フリオニールが尋いてもいいものか逡巡していると、察したのかクラウドは自身から口を開いた。


「…思い出すひとがいるんだ。花を見ると」

「花を…見ると?」


クラウドは頷く。
そして何処か遠く、記憶の向こうを見るかのように瞳がさ迷う。


「出会ったときも、再会したときも。いつも花に囲まれていた気がする。いや、それより…」


何て言えばいいのか、と零したきりクラウドは言葉に詰まる。
俯いた唇がわななくのを、フリオニールはただ見つめていた。


「…花のようなひとだったんだ。散る、その姿までも…そっくりだ」


フリオニールは言葉なく、掌の上で力強く咲く一輪を見下ろす。
いつかは散ってしまう。
花も、人も。

道半ばで散っていった花々を、道を繋ぐために命を賭した仲間を忘れたわけではない。
忘れられるわけがない。


「…繋いでいけばいい」


ぐ、と拳を握る。
空にかき消えるのばらの幻影を見届けてから、クラウドを見据えた。


「クラウドが、志を継いで行くんだ。途切れさせないように」

「繋いで…行けるんだろうか。
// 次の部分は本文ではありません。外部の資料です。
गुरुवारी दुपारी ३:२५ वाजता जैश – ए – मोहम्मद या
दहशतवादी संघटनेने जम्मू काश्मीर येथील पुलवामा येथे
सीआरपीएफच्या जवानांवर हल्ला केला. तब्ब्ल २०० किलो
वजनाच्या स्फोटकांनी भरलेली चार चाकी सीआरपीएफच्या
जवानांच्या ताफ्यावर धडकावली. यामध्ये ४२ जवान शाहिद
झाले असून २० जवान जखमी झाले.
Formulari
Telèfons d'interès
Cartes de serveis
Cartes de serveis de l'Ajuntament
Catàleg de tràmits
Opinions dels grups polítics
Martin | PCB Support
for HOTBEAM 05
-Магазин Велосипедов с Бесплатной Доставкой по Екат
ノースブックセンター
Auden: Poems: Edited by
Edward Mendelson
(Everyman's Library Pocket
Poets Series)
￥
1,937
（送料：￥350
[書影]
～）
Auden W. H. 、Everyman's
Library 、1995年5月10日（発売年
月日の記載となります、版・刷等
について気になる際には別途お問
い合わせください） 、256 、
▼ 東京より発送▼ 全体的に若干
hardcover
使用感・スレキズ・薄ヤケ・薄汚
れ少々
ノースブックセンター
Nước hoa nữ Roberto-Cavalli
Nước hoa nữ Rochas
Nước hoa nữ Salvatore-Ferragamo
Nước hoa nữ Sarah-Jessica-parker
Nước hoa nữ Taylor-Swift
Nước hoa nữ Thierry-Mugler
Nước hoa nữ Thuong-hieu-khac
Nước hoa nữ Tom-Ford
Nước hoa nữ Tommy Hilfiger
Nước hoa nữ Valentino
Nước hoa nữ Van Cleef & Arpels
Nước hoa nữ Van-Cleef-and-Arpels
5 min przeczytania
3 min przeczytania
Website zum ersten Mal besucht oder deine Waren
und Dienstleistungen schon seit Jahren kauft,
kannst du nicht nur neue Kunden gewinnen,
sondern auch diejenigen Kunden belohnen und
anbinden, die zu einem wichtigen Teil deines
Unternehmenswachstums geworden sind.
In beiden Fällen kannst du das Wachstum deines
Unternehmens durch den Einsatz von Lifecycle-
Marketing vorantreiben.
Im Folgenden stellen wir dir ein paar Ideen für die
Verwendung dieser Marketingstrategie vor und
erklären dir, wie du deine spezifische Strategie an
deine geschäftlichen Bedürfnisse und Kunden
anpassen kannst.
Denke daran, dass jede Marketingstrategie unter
俺には、彼女みたいな特別な力はないのに」

「関係ないさ」


フリオニールは両肩に掛かる重みを確認する。
かつて仲間の手にあった数々の武器は、背中を押してくれている。


「仲間なんだろう?」


クラウドが小さく息を飲む。
頷いたその肩が震えていたのに、フリオニールは気付かない振りをして空を見上げた。








ディシディアフリオは熱血。

2は人死にが多いけど、娘だったり愛しい人だったりと繋いでいく誰かが遺されてるなーと。